| Aim of the exercise |
Transcribe the records exactly. Pictures do not belong in the transcription.

(Stored records)

=====

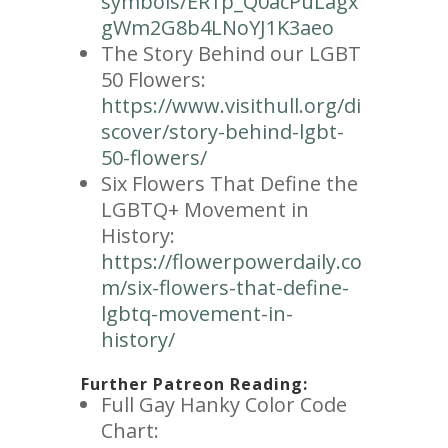
symbols/ER1p_Q0acPuLagx
gWm2G8b4LNoYJ1K3aeo
The Story Behind our LGBT
50 Flowers:
https://www.visithull.org/di
scover/story-behind-lgbt-
50-flowers/
Six Flowers That Define the
LGBTQ+ Movement in
History:
https://flowerpowerdaily.co
m/six-flowers-that-define-
lgbtq-movement-in-
history/
Further Patreon Reading:
Full Gay Hanky Color Code
Chart:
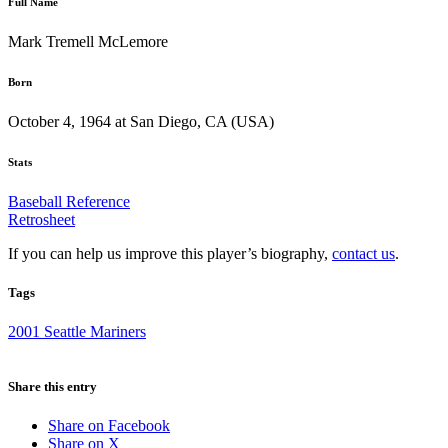
Full Name
Mark Tremell McLemore
Born
October 4, 1964 at San Diego, CA (USA)
Stats
Baseball Reference
Retrosheet
If you can help us improve this player’s biography,
contact us
.
Tags
2001 Seattle Mariners
Share this entry
Share on Facebook
Share on X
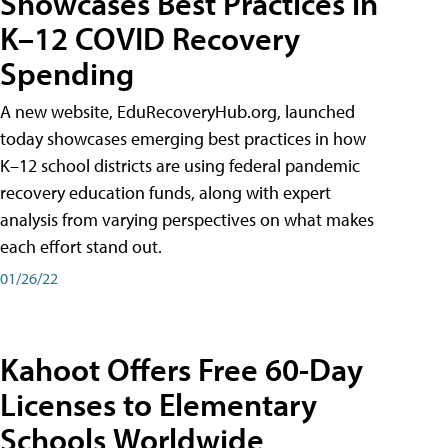
Showcases Best Practices in
K–12 COVID Recovery
Spending
A new website, EduRecoveryHub.org, launched
today showcases emerging best practices in how
K–12 school districts are using federal pandemic
recovery education funds, along with expert
analysis from varying perspectives on what makes
each effort stand out.
01/26/22
Kahoot Offers Free 60-Day
Licenses to Elementary
Schools Worldwide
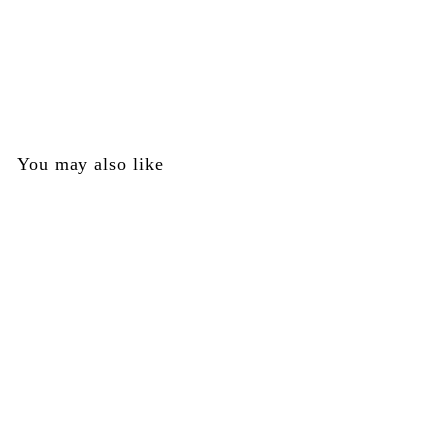
Trigger Plate Box - Right - Tippmann Part #TA45017
Tippmann
$
$3
00
3
.
0
You may also like
0
Trigger Plate Box -
Right - Tippmann Part
#TA45017
Tippmann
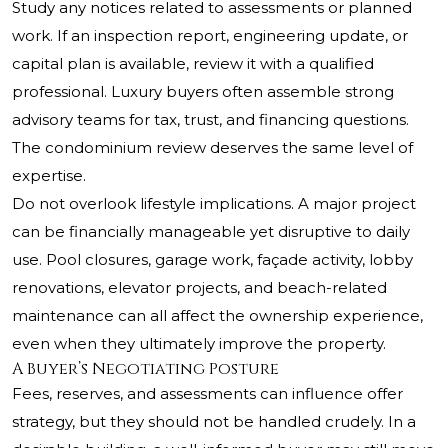
Study any notices related to assessments or planned
work. If an inspection report, engineering update, or
capital plan is available, review it with a qualified
professional. Luxury buyers often assemble strong
advisory teams for tax, trust, and financing questions.
The condominium review deserves the same level of
expertise.
Do not overlook lifestyle implications. A major project
can be financially manageable yet disruptive to daily
use. Pool closures, garage work, façade activity, lobby
renovations, elevator projects, and beach-related
maintenance can all affect the ownership experience,
even when they ultimately improve the property.
A Buyer’s Negotiating Posture
Fees, reserves, and assessments can influence offer
strategy, but they should not be handled crudely. In a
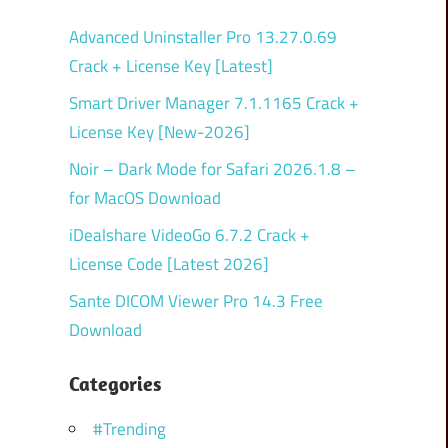
Advanced Uninstaller Pro 13.27.0.69
Crack + License Key [Latest]
Smart Driver Manager 7.1.1165 Crack +
License Key [New-2026]
Noir – Dark Mode for Safari 2026.1.8 –
for MacOS Download
iDealshare VideoGo 6.7.2 Crack +
License Code [Latest 2026]
Sante DICOM Viewer Pro 14.3 Free
Download
Categories
#Trending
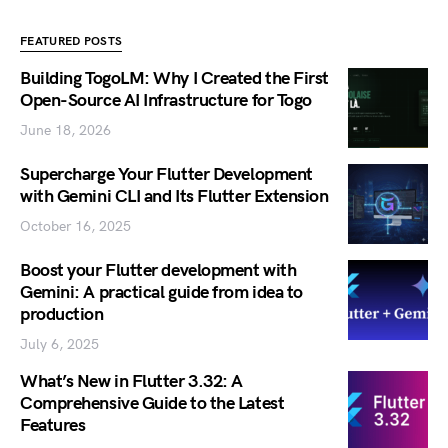
FEATURED POSTS
Building TogoLM: Why I Created the First
Open-Source AI Infrastructure for Togo
June 18, 2026
Supercharge Your Flutter Development
with Gemini CLI and Its Flutter Extension
October 16, 2025
Boost your Flutter development with
Gemini: A practical guide from idea to
production
July 6, 2025
What’s New in Flutter 3.32: A
Comprehensive Guide to the Latest
Features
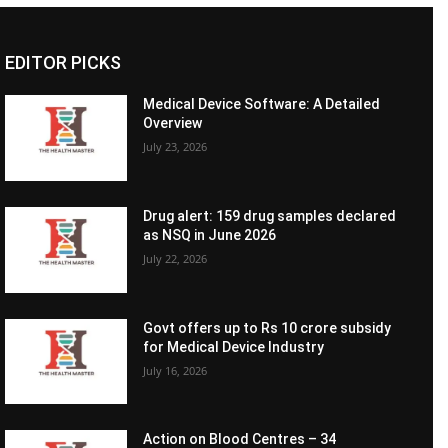
EDITOR PICKS
Medical Device Software: A Detailed
Overview
July 23, 2026
Drug alert: 159 drug samples declared
as NSQ in June 2026
July 22, 2026
Govt offers up to Rs 10 crore subsidy
for Medical Device Industry
July 16, 2026
Action on Blood Centres – 34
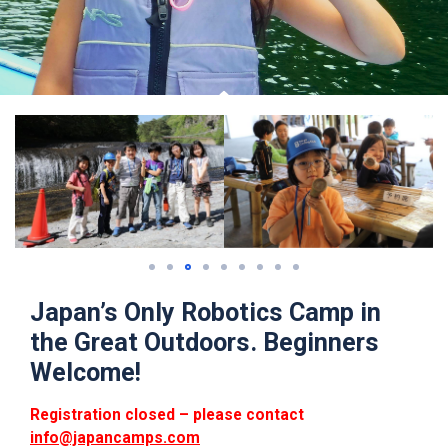
Japan’s Only Robotics Camp in
the Great Outdoors. Beginners
Welcome!
Registration closed – please contact
info@japancamps.com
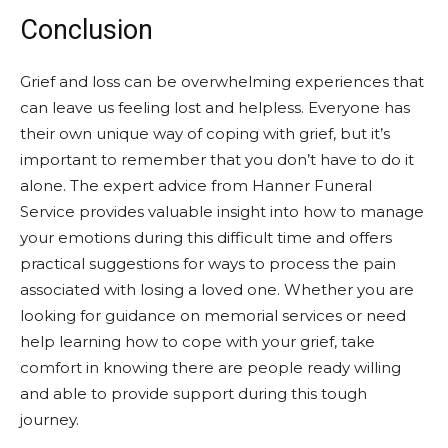
Conclusion
Grief and loss can be overwhelming experiences that
can leave us feeling lost and helpless. Everyone has
their own unique way of coping with grief, but it’s
important to remember that you don’t have to do it
alone. The expert advice from Hanner Funeral
Service provides valuable insight into how to manage
your emotions during this difficult time and offers
practical suggestions for ways to process the pain
associated with losing a loved one. Whether you are
looking for guidance on memorial services or need
help learning how to cope with your grief, take
comfort in knowing there are people ready willing
and able to provide support during this tough
journey.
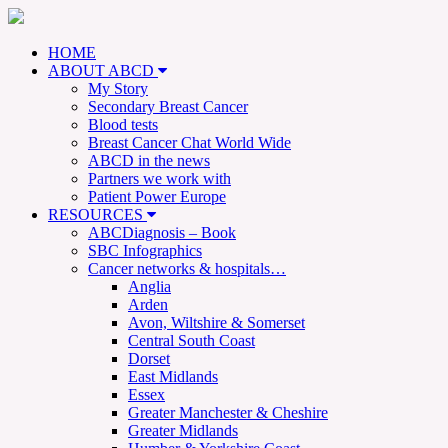
HOME
ABOUT ABCD
My Story
Secondary Breast Cancer
Blood tests
Breast Cancer Chat World Wide
ABCD in the news
Partners we work with
Patient Power Europe
RESOURCES
ABCDiagnosis – Book
SBC Infographics
Cancer networks & hospitals…
Anglia
Arden
Avon, Wiltshire & Somerset
Central South Coast
Dorset
East Midlands
Essex
Greater Manchester & Cheshire
Greater Midlands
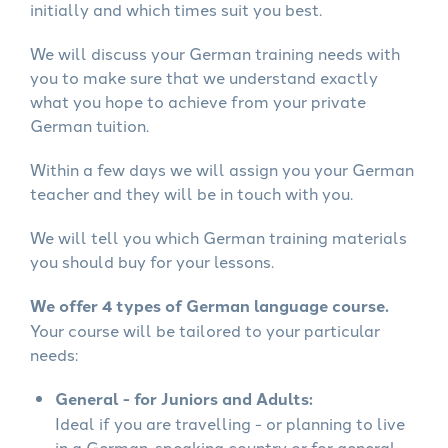
initially and which times suit you best.
We will discuss your German training needs with
you to make sure that we understand exactly
what you hope to achieve from your private
German tuition.
Within a few days we will assign you your German
teacher and they will be in touch with you.
We will tell you which German training materials
you should buy for your lessons.
We offer 4 types of German language course.
Your course will be tailored to your particular
needs:
General - for Juniors and Adults:
Ideal if you are travelling - or planning to live
in a German-speaking country or for general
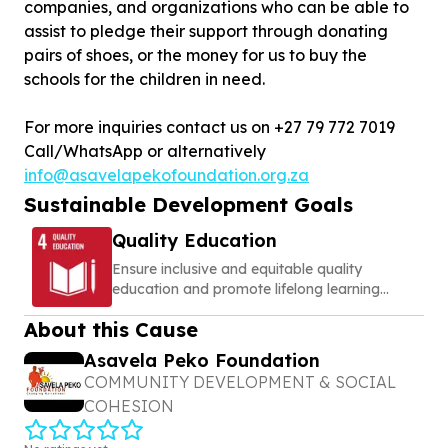
companies, and organizations who can be able to
assist to pledge their support through donating
pairs of shoes, or the money for us to buy the
schools for the children in need.
For more inquiries contact us on +27 79 772 7019
Call/WhatsApp or alternatively
info@asavelapekofoundation.org.za
Sustainable Development Goals
Quality Education
Ensure inclusive and equitable quality
education and promote lifelong learning
opportunities for all
About this Cause
Asavela Peko Foundation
COMMUNITY DEVELOPMENT & SOCIAL
COHESION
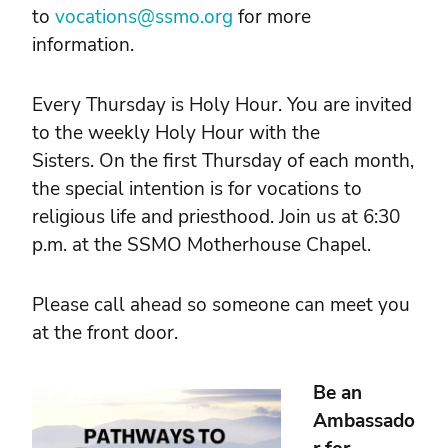
to
vocations@ssmo.org
for more
information.
Every Thursday is Holy Hour. You are invited
to the weekly Holy Hour with the
Sisters. On the first Thursday of each month,
the special intention is for vocations to
religious life and priesthood. Join us at 6:30
p.m. at the SSMO Motherhouse Chapel.
Please call ahead so someone can meet you
at the front door.
Be an
Ambassado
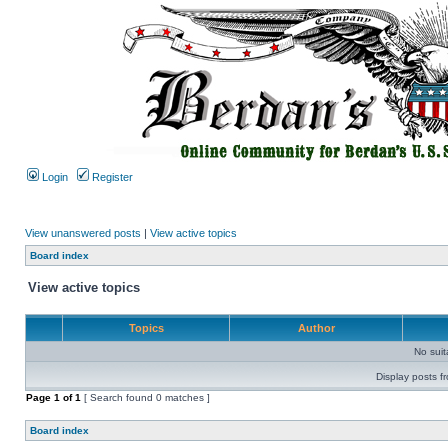
Login
Register
View unanswered posts
|
View active topics
Board index
View active topics
Topics
Author
No sui
Display posts f
Page
1
of
1
[ Search found 0 matches ]
Board index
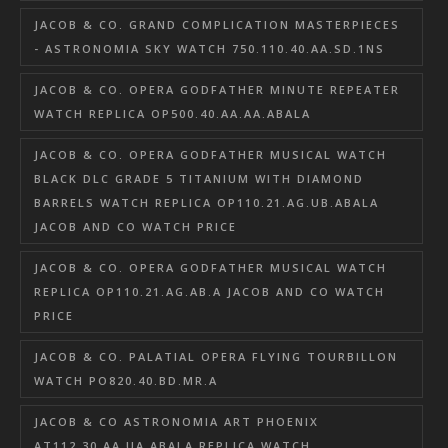
JACOB & CO. GRAND COMPLICATION MASTERPIECES
- ASTRONOMIA SKY WATCH 750.110.40.AA.SD.1NS
JACOB & CO. OPERA GODFATHER MINUTE REPEATER
WATCH REPLICA OP500.40.AA.AA.ABALA
JACOB & CO. OPERA GODFATHER MUSICAL WATCH
BLACK DLC GRADE 5 TITANIUM WITH DIAMOND
BARRELS WATCH REPLICA OP110.21.AG.UB.ABALA
JACOB AND CO WATCH PRICE
JACOB & CO. OPERA GODFATHER MUSICAL WATCH
REPLICA OP110.21.AG.AB.A JACOB AND CO WATCH
PRICE
JACOB & CO. PALATIAL OPERA FLYING TOURBILLON
WATCH PO820.40.BD.MR.A
JACOB & CO ASTRONOMIA ART PHOENIX
AT112.30.AA.UA.ABALA REPLICA WATCH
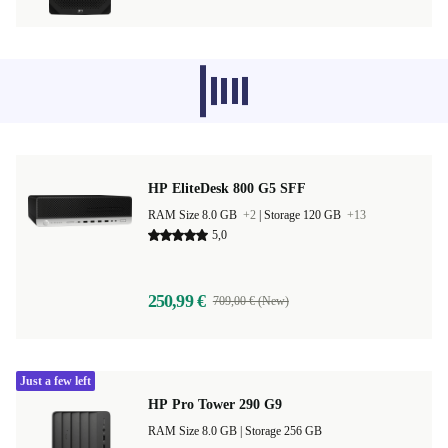
Recommended products from other
categories don’t load at the moment,
sorry.
HP EliteDesk 800 G5 SFF
RAM Size 8.0 GB
+2
|
Storage 120 GB
+13
5,0
250,99 €
709,00 € (New)
Just a few left
HP Pro Tower 290 G9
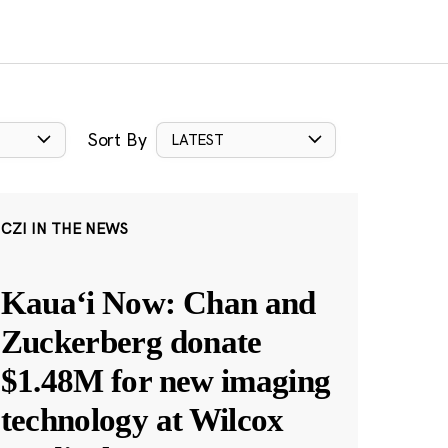
Sort By
LATEST
CZI IN THE NEWS
Kauaʻi Now: Chan and
Zuckerberg donate
$1.48M for new imaging
technology at Wilcox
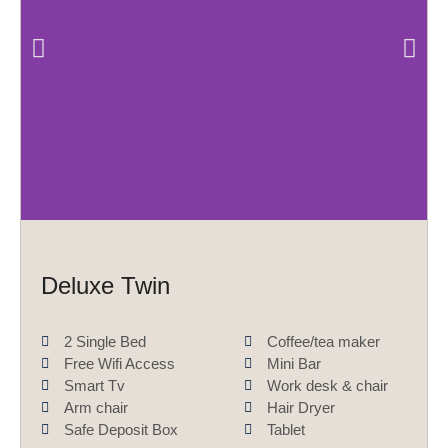
P
N
r
e
e
x
v
t
i
o
u
s
Deluxe Twin
2 Single Bed
Coffee/tea maker
Free Wifi Access
Mini Bar
Smart Tv
Work desk & chair
Arm chair
Hair Dryer
Safe Deposit Box
Tablet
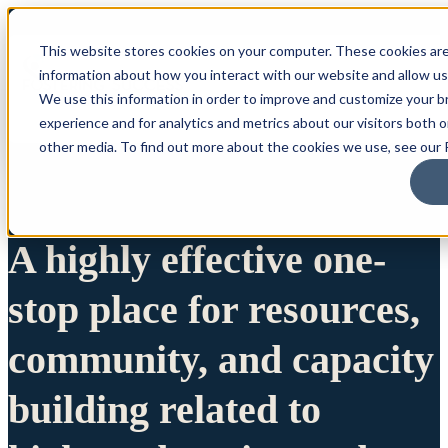
This website stores cookies on your computer. These cookies are
information about how you interact with our website and allow u
We use this information in order to improve and customize your 
experience and for analytics and metrics about our visitors both 
other media. To find out more about the cookies we use, see our P
A highly effective one-
stop place for resources,
community, and capacity
building related to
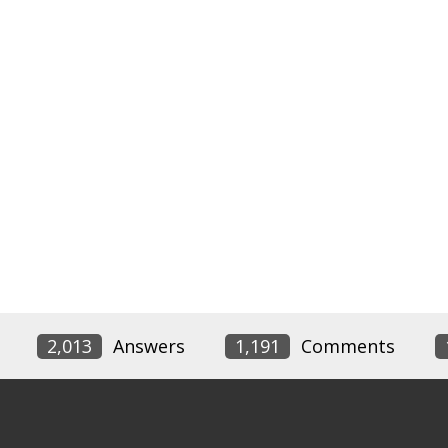
2,013
Answers
1,191
Comments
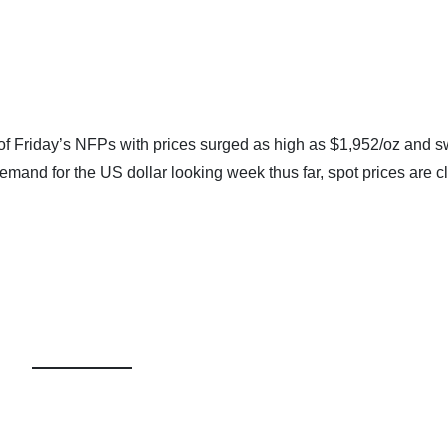
of Friday’s NFPs with prices surged as high as $1,952/oz and sw
emand for the US dollar looking week thus far, spot prices are c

=====

| Reply to the exercise |
symbols/ER1p_Q0acPuLagx
gWm2G8b4LNoYJ1K3aeo
The Story Behind our LGBT
50 Flowers:
https://www.visithull.org/di
scover/story-behind-lgbt-
50-flowers/
Six Flowers That Define the
LGBTQ+ Movement in
History:
https://flowerpowerdaily.co
m/six-flowers-that-define-
lgbtq-movement-in-
history/
Further Patreon Reading:
Full Gay Hanky Color Code
Chart:
Full Name
Mark Tremell McLemore
Born
October 4, 1964 at San Diego, CA (USA)
Stats
Baseball Reference
Retrosheet
If you can help us improve this player’s biography,
contact us
.
Tags
2001 Seattle Mariners
Share this entry
Share on Facebook
Share on X
Showcases Best Practices in
K–12 COVID Recovery
Spending
A new website, EduRecoveryHub.org, launched
today showcases emerging best practices in how
K–12 school districts are using federal pandemic
recovery education funds, along with expert
analysis from varying perspectives on what makes
each effort stand out.
01/26/22
Kahoot Offers Free 60-Day
Licenses to Elementary
Schools Worldwide
Trigger Plate Box - Right - Tippmann Part #TA45017
Tippmann
$
$3
00
3
.
0
You may also like
0
Trigger Plate Box -
Right - Tippmann Part
#TA45017
Tippmann
Study any notices related to assessments or planned
work. If an inspection report, engineering update, or
capital plan is available, review it with a qualified
professional. Luxury buyers often assemble strong
advisory teams for tax, trust, and financing questions.
The condominium review deserves the same level of
expertise.
Do not overlook lifestyle implications. A major project
can be financially manageable yet disruptive to daily
use. Pool closures, garage work, façade activity, lobby
renovations, elevator projects, and beach-related
maintenance can all affect the ownership experience,
even when they ultimately improve the property.
A Buyer’s Negotiating Posture
Fees, reserves, and assessments can influence offer
strategy, but they should not be handled crudely. In a
Advanced Uninstaller Pro 13.27.0.69
Crack + License Key [Latest]
Smart Driver Manager 7.1.1165 Crack +
License Key [New-2026]
Noir – Dark Mode for Safari 2026.1.8 –
for MacOS Download
iDealshare VideoGo 6.7.2 Crack +
License Code [Latest 2026]
Sante DICOM Viewer Pro 14.3 Free
Download
Categories
#Trending
FEATURED POSTS
Building TogoLM: Why I Created the First
Open-Source AI Infrastructure for Togo
June 18, 2026
Supercharge Your Flutter Development
with Gemini CLI and Its Flutter Extension
October 16, 2025
Boost your Flutter development with
Gemini: A practical guide from idea to
production
July 6, 2025
What’s New in Flutter 3.32: A
Comprehensive Guide to the Latest
Features
EDITOR PICKS
Medical Device Software: A Detailed
Overview
July 23, 2026
Drug alert: 159 drug samples declared
as NSQ in June 2026
July 22, 2026
Govt offers up to Rs 10 crore subsidy
for Medical Device Industry
July 16, 2026
Action on Blood Centres – 34
Japan’s Only Robotics Camp in
the Great Outdoors. Beginners
Welcome!
Registration closed – please contact
info@japancamps.com
Conclusion
Grief and loss can be overwhelming experiences that
can leave us feeling lost and helpless. Everyone has
their own unique way of coping with grief, but it’s
important to remember that you don’t have to do it
alone. The expert advice from Hanner Funeral
Service provides valuable insight into how to manage
your emotions during this difficult time and offers
practical suggestions for ways to process the pain
associated with losing a loved one. Whether you are
looking for guidance on memorial services or need
help learning how to cope with your grief, take
comfort in knowing there are people ready willing
and able to provide support during this tough
journey.
HOME
ABOUT ABCD
My Story
Secondary Breast Cancer
Blood tests
Breast Cancer Chat World Wide
ABCD in the news
Partners we work with
Patient Power Europe
RESOURCES
ABCDiagnosis – Book
SBC Infographics
Cancer networks & hospitals…
Anglia
Arden
Avon, Wiltshire & Somerset
Central South Coast
Dorset
East Midlands
Essex
Greater Manchester & Cheshire
Greater Midlands
initially and which times suit you best.
We will discuss your German training needs with
you to make sure that we understand exactly
what you hope to achieve from your private
German tuition.
Within a few days we will assign you your German
teacher and they will be in touch with you.
We will tell you which German training materials
you should buy for your lessons.
We offer 4 types of German language course.
Your course will be tailored to your particular
needs:
General - for Juniors and Adults:
Ideal if you are travelling - or planning to live
in a German-speaking country or for general
companies, and organizations who can be able to
assist to pledge their support through donating
pairs of shoes, or the money for us to buy the
schools for the children in need.
For more inquiries contact us on +27 79 772 7019
Call/WhatsApp or alternatively
info@asavelapekofoundation.org.za
Sustainable Development Goals
Quality Education
Ensure inclusive and equitable quality
education and promote lifelong learning
opportunities for all
About this Cause
Asavela Peko Foundation
COMMUNITY DEVELOPMENT & SOCIAL
COHESION
to
vocations@ssmo.org
for more
information.
Every Thursday is Holy Hour. You are invited
to the weekly Holy Hour with the
Sisters. On the first Thursday of each month,
the special intention is for vocations to
religious life and priesthood. Join us at 6:30
p.m. at the SSMO Motherhouse Chapel.
Please call ahead so someone can meet you
at the front door.
Be an
Ambassado
Login
Register
View unanswered posts
|
View active topics
Board index
View active topics
Topics
Author
No sui
Display posts f
Page
1
of
1
[ Search found 0 matches ]
Board index
JACOB & CO. GRAND COMPLICATION MASTERPIECES
- ASTRONOMIA SKY WATCH 750.110.40.AA.SD.1NS
JACOB & CO. OPERA GODFATHER MINUTE REPEATER
WATCH REPLICA OP500.40.AA.AA.ABALA
JACOB & CO. OPERA GODFATHER MUSICAL WATCH
BLACK DLC GRADE 5 TITANIUM WITH DIAMOND
BARRELS WATCH REPLICA OP110.21.AG.UB.ABALA
JACOB AND CO WATCH PRICE
JACOB & CO. OPERA GODFATHER MUSICAL WATCH
REPLICA OP110.21.AG.AB.A JACOB AND CO WATCH
PRICE
JACOB & CO. PALATIAL OPERA FLYING TOURBILLON
WATCH PO820.40.BD.MR.A
JACOB & CO ASTRONOMIA ART PHOENIX
AT112.30.AA.UA.ABALA REPLICA WATCH
Recommended products from other
categories don’t load at the moment,
sorry.
HP EliteDesk 800 G5 SFF
RAM Size 8.0 GB
+2
|
Storage 120 GB
+13
5,0
250,99 €
709,00 € (New)
Just a few left
HP Pro Tower 290 G9
Sort By
LATEST
CZI IN THE NEWS
Kauaʻi Now: Chan and
Zuckerberg donate
$1.48M for new imaging
technology at Wilcox
P
N
r
e
e
x
v
t
i
o
u
s
Deluxe Twin
2 Single Bed
Coffee/tea maker
Free Wifi Access
Mini Bar
Smart Tv
Work desk & chair
Arm chair
Hair Dryer
Safe Deposit Box
Tablet
This website stores cookies on your computer. These cookies are
information about how you interact with our website and allow u
We use this information in order to improve and customize your 
experience and for analytics and metrics about our visitors both 
other media. To find out more about the cookies we use, see our P
A highly effective one-
stop place for resources,
community, and capacity
building related to
2,013
Answers
1,191
Comments
of Friday’s NFPs with prices surged as high as $1,952/oz and sw
emand for the US dollar looking week thus far, spot prices are c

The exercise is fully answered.